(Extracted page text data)
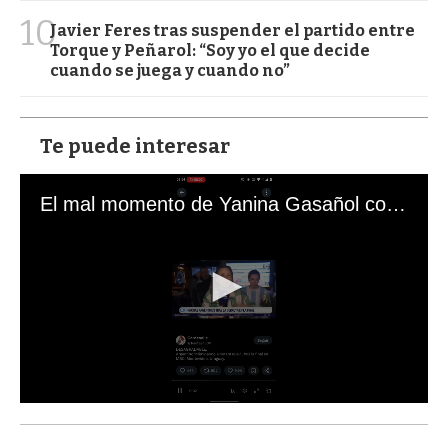
10
Javier Feres tras suspender el partido entre
Torque y Peñarol: “Soy yo el que decide
cuando se juega y cuando no”
Te puede interesar
El mal momento de Yanina Gasañol con un hincha argentino en "Subrayado"
0
s
e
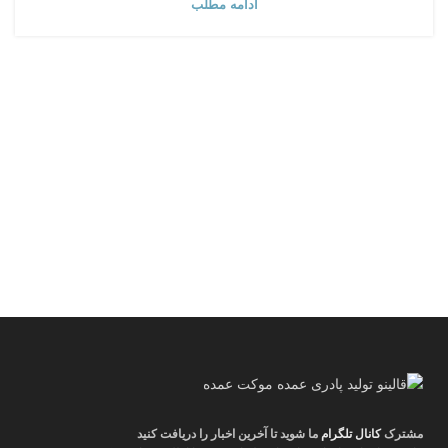
ادامه مطلب
مشترک
کانال تلگرام
ما شوید تا آخرین اخبار را دریافت کنید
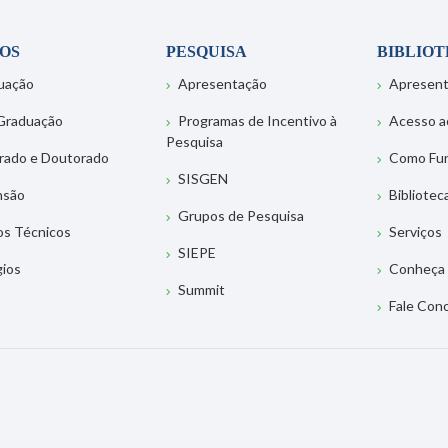
OS
PESQUISA
BIBLIO
uação
Apresentação
Apresen
Graduação
Programas de Incentivo à
Acesso a
Pesquisa
rado e Doutorado
Como Fu
SISGEN
nsão
Bibliotec
Grupos de Pesquisa
os Técnicos
Serviços
SIEPE
gios
Conheça 
Summit
Fale Con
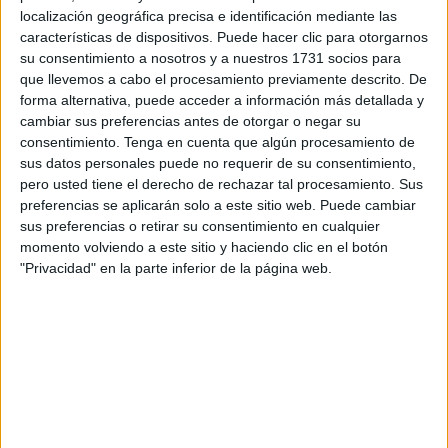
localización geográfica precisa e identificación mediante las
características de dispositivos. Puede hacer clic para otorgarnos
su consentimiento a nosotros y a nuestros 1731 socios para
que llevemos a cabo el procesamiento previamente descrito. De
forma alternativa, puede acceder a información más detallada y
cambiar sus preferencias antes de otorgar o negar su
consentimiento.
Tenga en cuenta que algún procesamiento de
sus datos personales puede no requerir de su consentimiento,
pero usted tiene el derecho de rechazar tal procesamiento. Sus
preferencias se aplicarán solo a este sitio web. Puede cambiar
View this post on Instagram
sus preferencias o retirar su consentimiento en cualquier
momento volviendo a este sitio y haciendo clic en el botón
"Privacidad" en la parte inferior de la página web.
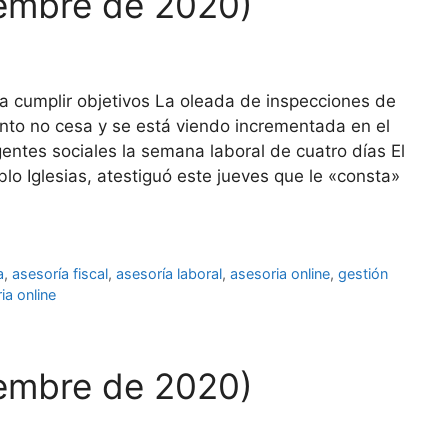
iembre de 2020)
a cumplir objetivos La oleada de inspecciones de
to no cesa y se está viendo incrementada en el
gentes sociales la semana laboral de cuatro días El
o Iglesias, atestiguó este jueves que le «consta»
a
,
asesoría fiscal
,
asesoría laboral
,
asesoria online
,
gestión
ia online
iembre de 2020)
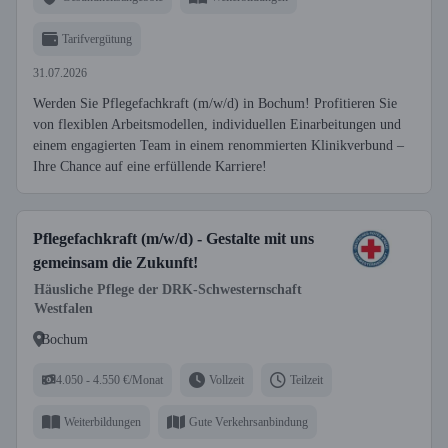
Tarifvergütung
31.07.2026
Werden Sie Pflegefachkraft (m/w/d) in Bochum! Profitieren Sie
von flexiblen Arbeitsmodellen, individuellen Einarbeitungen und
einem engagierten Team in einem renommierten Klinikverbund –
Ihre Chance auf eine erfüllende Karriere!
Pflegefachkraft (m/w/d) - Gestalte mit uns
gemeinsam die Zukunft!
Häusliche Pflege der DRK-Schwesternschaft
Westfalen
Bochum
4.050 - 4.550 €/Monat
Vollzeit
Teilzeit
Weiterbildungen
Gute Verkehrsanbindung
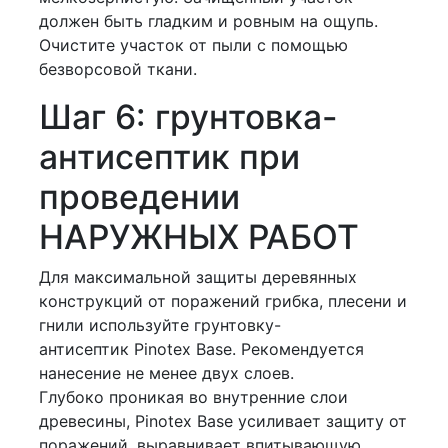
должен быть гладким и ровным на ощупь.
Очистите участок от пыли с помощью
безворсовой ткани.
Шаг 6: грунтовка-
антисептик при
проведении
НАРУЖНЫХ РАБОТ
Для максимальной защиты деревянных
конструкций от поражений грибка, плесени и
гнили используйте грунтовку-
антисептик Pinotex Base. Рекомендуется
нанесение не менее двух слоев.
Глубоко проникая во внутренние слои
древесины, Pinotex Base усиливает защиту от
поражений, выравнивает впитывающую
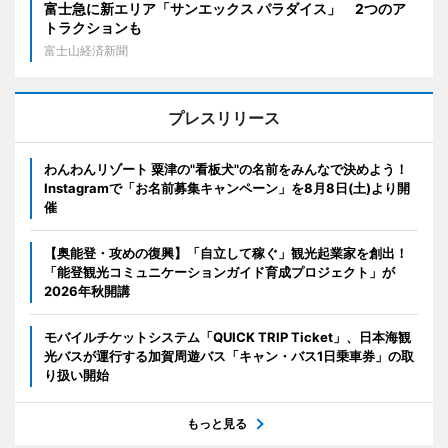
富士急に新エリア「サンエックス パラダイス」 2つのア
トラクションも
富士山経済新聞
プレスリリース
わんわんリゾート 粟津の"看板犬"の名前をみんなで決めよう！
Instagramで「お名前募集キャンペーン」を8月8日(土)より開
催
【奥能登・攻めの復興】「自立して稼ぐ」観光起業家を創出！
「能登観光コミュニケーションガイド育成プロジェクト」が
2026年秋開講
モバイルチケットシステム「QUICK TRIP Ticket」、日本海観
光バスが運行する加賀周遊バス「キャン・バス1日乗車券」の取
り扱い開始
もっと見る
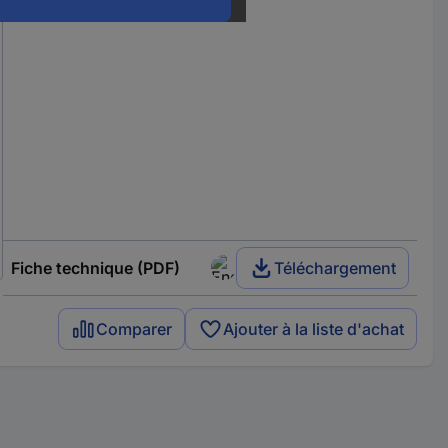
Fiche technique (PDF)
Téléchargement
Comparer
Ajouter à la liste d'achat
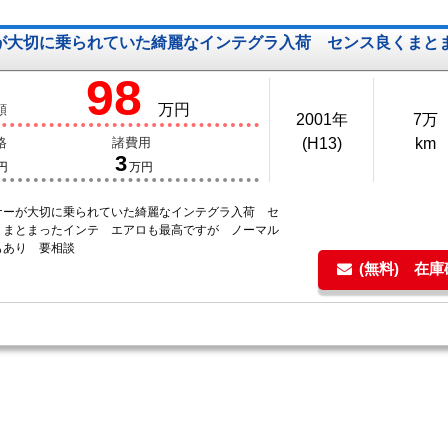
が大切に乗られていた綺麗なインテグラ入荷 センス良くまと
98
万円
額
2001年
7万
格
諸費用
(H13)
km
3
円
万円
ナーが大切に乗られていた綺麗なインテグラ入荷 セ
くまとまったインテ エアロも最高ですが ノーマル
もあり 要相談
(無料) 在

• _Exercise directions_
Please output all of the entries exactly as they appear, with no pictures.

• _Output of the exercise_
10
Javier Feres tras suspender el partido entre
Torque y Peñarol: “Soy yo el que decide
cuando se juega y cuando no”
Te puede interesar
El mal momento de Yanina Gasañol con un hincha argentino en "Subrayado"
0
s
e
ادامه مطلب
مشترک
کانال تلگرام
ما شوید تا آخرین اخبار را دریافت کنید
OS
PESQUISA
BIBLIO
uação
Apresentação
Apresen
Graduação
Programas de Incentivo à
Acesso a
Pesquisa
rado e Doutorado
Como Fu
SISGEN
nsão
Bibliotec
Grupos de Pesquisa
os Técnicos
Serviços
SIEPE
gios
Conheça 
Summit
Fale Con
localización geográfica precisa e identificación mediante las
características de dispositivos. Puede hacer clic para otorgarnos
su consentimiento a nosotros y a nuestros 1731 socios para
que llevemos a cabo el procesamiento previamente descrito. De
forma alternativa, puede acceder a información más detallada y
cambiar sus preferencias antes de otorgar o negar su
consentimiento.
Tenga en cuenta que algún procesamiento de
sus datos personales puede no requerir de su consentimiento,
pero usted tiene el derecho de rechazar tal procesamiento. Sus
preferencias se aplicarán solo a este sitio web. Puede cambiar
View this post on Instagram
sus preferencias o retirar su consentimiento en cualquier
momento volviendo a este sitio y haciendo clic en el botón
"Privacidad" en la parte inferior de la página web.
iembre de 2020)
a cumplir objetivos La oleada de inspecciones de
to no cesa y se está viendo incrementada en el
gentes sociales la semana laboral de cuatro días El
o Iglesias, atestiguó este jueves que le «consta»
a
,
asesoría fiscal
,
asesoría laboral
,
asesoria online
,
gestión
ia online
iembre de 2020)
Tarifvergütung
31.07.2026
Werden Sie Pflegefachkraft (m/w/d) in Bochum! Profitieren Sie
von flexiblen Arbeitsmodellen, individuellen Einarbeitungen und
einem engagierten Team in einem renommierten Klinikverbund –
Ihre Chance auf eine erfüllende Karriere!
Pflegefachkraft (m/w/d) - Gestalte mit uns
gemeinsam die Zukunft!
Häusliche Pflege der DRK-Schwesternschaft
Westfalen
Bochum
4.050 - 4.550 €/Monat
Vollzeit
Teilzeit
Weiterbildungen
Gute Verkehrsanbindung
должен быть гладким и ровным на ощупь.
Очистите участок от пыли с помощью
безворсовой ткани.
Шаг 6: грунтовка-
антисептик при
проведении
НАРУЖНЫХ РАБОТ
Для максимальной защиты деревянных
конструкций от поражений грибка, плесени и
гнили используйте грунтовку-
антисептик Pinotex Base. Рекомендуется
нанесение не менее двух слоев.
Глубоко проникая во внутренние слои
древесины, Pinotex Base усиливает защиту от
поражений, выравнивает впитывающую
富士急に新エリア「サンエックス パラダイス」 2つのア
トラクションも
富士山経済新聞
プレスリリース
わんわんリゾート 粟津の"看板犬"の名前をみんなで決めよう！
Instagramで「お名前募集キャンペーン」を8月8日(土)より開
催
【奥能登・攻めの復興】「自立して稼ぐ」観光起業家を創出！
「能登観光コミュニケーションガイド育成プロジェクト」が
2026年秋開講
モバイルチケットシステム「QUICK TRIP Ticket」、日本海観
光バスが運行する加賀周遊バス「キャン・バス1日乗車券」の取
り扱い開始
もっと見る
Fiche technique (PDF)
Téléchargement
Comparer
Ajouter à la liste d'achat
が大切に乗られていた綺麗なインテグラ入荷 センス良くまと
98
万円
額
2001年
7万
格
諸費用
(H13)
km
3
円
万円
ナーが大切に乗られていた綺麗なインテグラ入荷 セ
くまとまったインテ エアロも最高ですが ノーマル
もあり 要相談
(無料) 在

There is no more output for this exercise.